Era un día de verano muy caluroso y Mateo tenía muchas ganas de comer un helado. Había ahorrado su dinero durante semanas para poder comprar el más grande y delicioso que hubiera en la heladería del barrio. Se puso su camiseta favorita, unos pantalones cortos y salió corriendo de su casa, sin preocuparse por ponerse los zapatos.
Llegó a la heladería en pocos minutos, sudando y sonriendo. Se acercó a la puerta y se dispuso a entrar, pero se encontró con un obstáculo inesperado: un cartel que decía “Prohibido entrar descalzo”. Mateo se quedó paralizado, sin saber qué hacer. Miró sus pies desnudos y luego el cartel. No podía creerlo. ¿Por qué le impedían entrar a comprar un helado solo por no llevar zapatos? ¿Qué tenía de malo ir descalzo en verano?
Mateo sintió que se le llenaban los ojos de lágrimas. Estaba a punto de darse la vuelta y marcharse, cuando oyó una voz detrás de él.
- ¿Qué pasa, chico? ¿Por qué estás tan triste? – le preguntó una chica que estaba sentada en un banco, junto a un chico. Ambos tenían un helado en la mano y lo miraban con curiosidad.
- Es que… – balbuceó Mateo – quiero comprar un helado, pero no me dejan entrar porque estoy descalzo.
- ¿En serio? ¡Qué injusto! – exclamó la chica – ¿Y no tienes zapatos?
- No… los dejé en casa. No pensé que fuera necesario.
- Bueno, no te preocupes. Nosotros te ayudamos – dijo el chico, que se levantó del banco y se acercó a Mateo – Mira, yo te presto los míos. Son muy grandes para ti, pero te servirán para entrar.
El chico se quitó sus zapatos, que eran unos tenis enormes y coloridos, y se los dio a Mateo. Este los cogió con sorpresa y agradecimiento.
- ¿De verdad? ¿Me los prestas? – preguntó Mateo.
- Claro, no hay problema. Solo devuélvemelos cuando salgas, ¿vale?

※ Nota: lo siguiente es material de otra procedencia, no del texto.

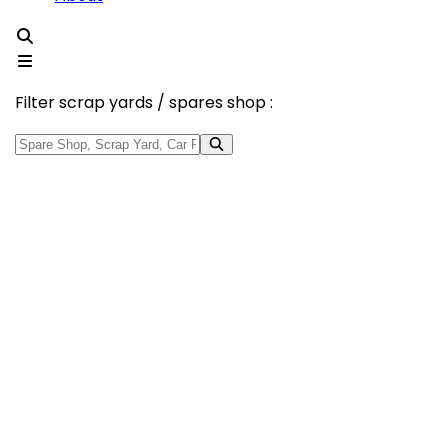
Filter scrap yards / spares shop :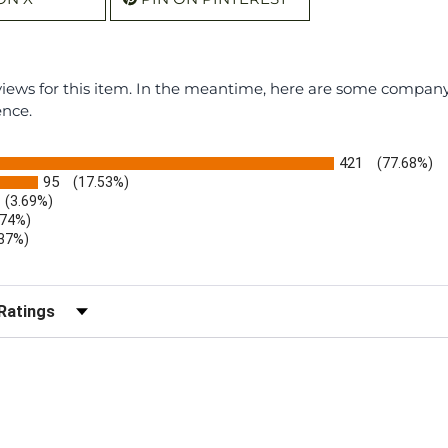
eviews for this item. In the meantime, here are some compan
ence.
421
(77.68%)
95
(17.53%)
(3.69%)
.74%)
.37%)
)
r Reviews by Rating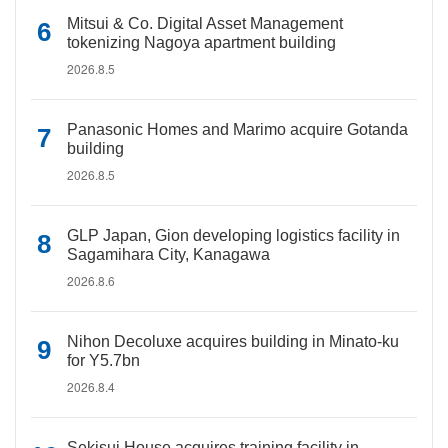
Mitsui & Co. Digital Asset Management
tokenizing Nagoya apartment building
2026.8.5
Panasonic Homes and Marimo acquire Gotanda
building
2026.8.5
GLP Japan, Gion developing logistics facility in
Sagamihara City, Kanagawa
2026.8.6
Nihon Decoluxe acquires building in Minato-ku
for Y5.7bn
2026.8.4
Sekisui House acquires training facility in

- Vale, vale. Muchas gracias – dijo Mateo, poniéndose los zapatos. Le quedaban tan grandes que parecía que llevaba dos barcos en los pies.

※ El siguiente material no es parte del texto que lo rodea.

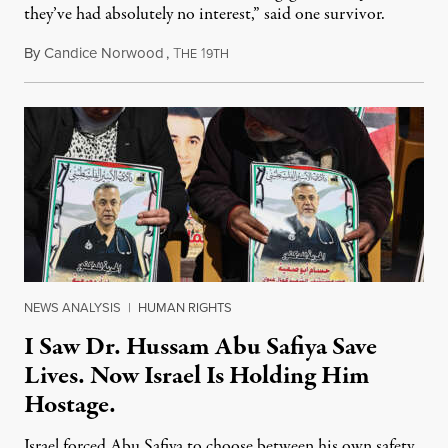
they’ve had absolutely no interest,” said one survivor.
By
Candice Norwood
,
T
1
August 8, 2026
HE
9TH
NEWS ANALYSIS
|
HUMAN RIGHTS
I Saw Dr. Hussam Abu Safiya Save
Lives. Now Israel Is Holding Him
Hostage.
Israel forced Abu Safiya to choose between his own safety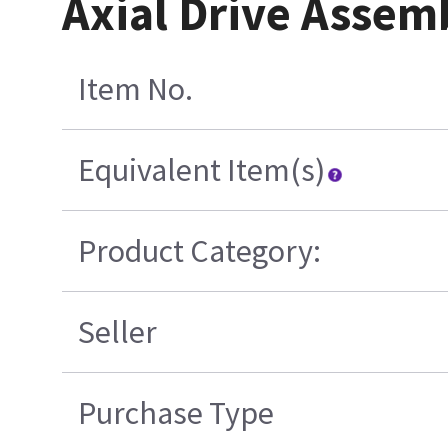
Axial Drive Assem
Item No.
Equivalent Item(s)
Product Category:
Seller
Purchase Type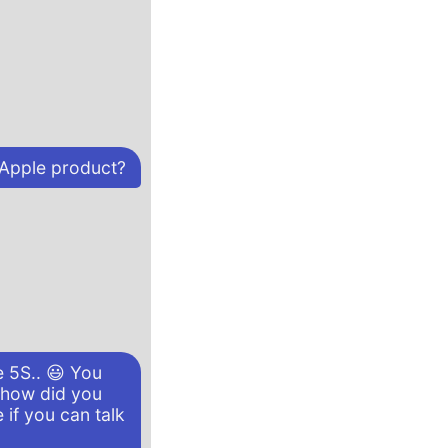
 Apple product?
e 5S.. 😃 You
, how did you
 if you can talk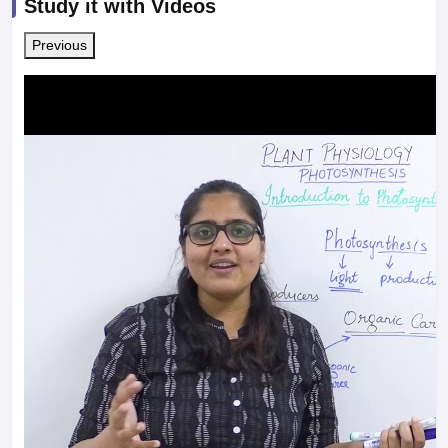
Study it with Videos
Previous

Mateo entró a la heladería con una sonrisa enorme. El dependiente lo miró con extrañeza, pero no le dijo nada. Mateo eligió el helado más grande y delicioso que había: uno de tres bolas de chocolate, vainilla y fresa, con sirope y almendras. Pagó con su dinero y salió feliz.
Al salir, devolvió los zapatos al chico y le dio las gracias otra vez.

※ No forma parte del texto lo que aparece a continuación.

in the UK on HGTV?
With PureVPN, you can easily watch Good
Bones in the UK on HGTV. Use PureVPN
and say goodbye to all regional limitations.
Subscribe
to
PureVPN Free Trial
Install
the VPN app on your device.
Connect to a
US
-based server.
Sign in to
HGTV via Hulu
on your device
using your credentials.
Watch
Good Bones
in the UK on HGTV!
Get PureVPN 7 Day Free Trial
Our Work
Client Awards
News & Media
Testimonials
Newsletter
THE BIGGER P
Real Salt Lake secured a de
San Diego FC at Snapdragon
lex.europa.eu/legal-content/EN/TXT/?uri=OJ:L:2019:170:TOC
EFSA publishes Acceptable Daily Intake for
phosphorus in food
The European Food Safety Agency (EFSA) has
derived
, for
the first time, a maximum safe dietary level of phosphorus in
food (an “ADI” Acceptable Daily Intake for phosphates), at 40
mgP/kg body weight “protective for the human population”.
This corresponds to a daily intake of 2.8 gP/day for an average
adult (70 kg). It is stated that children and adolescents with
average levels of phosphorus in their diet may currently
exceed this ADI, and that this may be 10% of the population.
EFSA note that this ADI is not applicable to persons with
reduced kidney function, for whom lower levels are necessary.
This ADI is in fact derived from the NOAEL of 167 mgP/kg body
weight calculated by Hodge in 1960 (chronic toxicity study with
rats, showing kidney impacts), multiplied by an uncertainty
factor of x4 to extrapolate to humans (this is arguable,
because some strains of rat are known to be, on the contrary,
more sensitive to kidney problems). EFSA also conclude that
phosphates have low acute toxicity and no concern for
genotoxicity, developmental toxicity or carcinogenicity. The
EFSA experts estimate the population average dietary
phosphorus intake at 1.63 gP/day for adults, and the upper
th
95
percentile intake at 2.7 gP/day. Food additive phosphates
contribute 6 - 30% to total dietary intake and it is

- No hay de qué, amigo – le dijo el chico – Disfruta de tu helado.
- Sí, lo haré – dijo Mateo – Y gracias a ti también – le dijo a la chica.
- De nada – le dijo ella – Que tengas un buen día.
Mateo se alejó del banco, comiendo su helado con gusto. Se sentía muy feliz y agradecido por haber encontrado a esos dos amigos tan generosos y simpáticos. Pensó que quizás algún día volvería a verlos y les invitaría a un helado. Mientras tanto, disfrutaba del suyo bajo el sol de verano.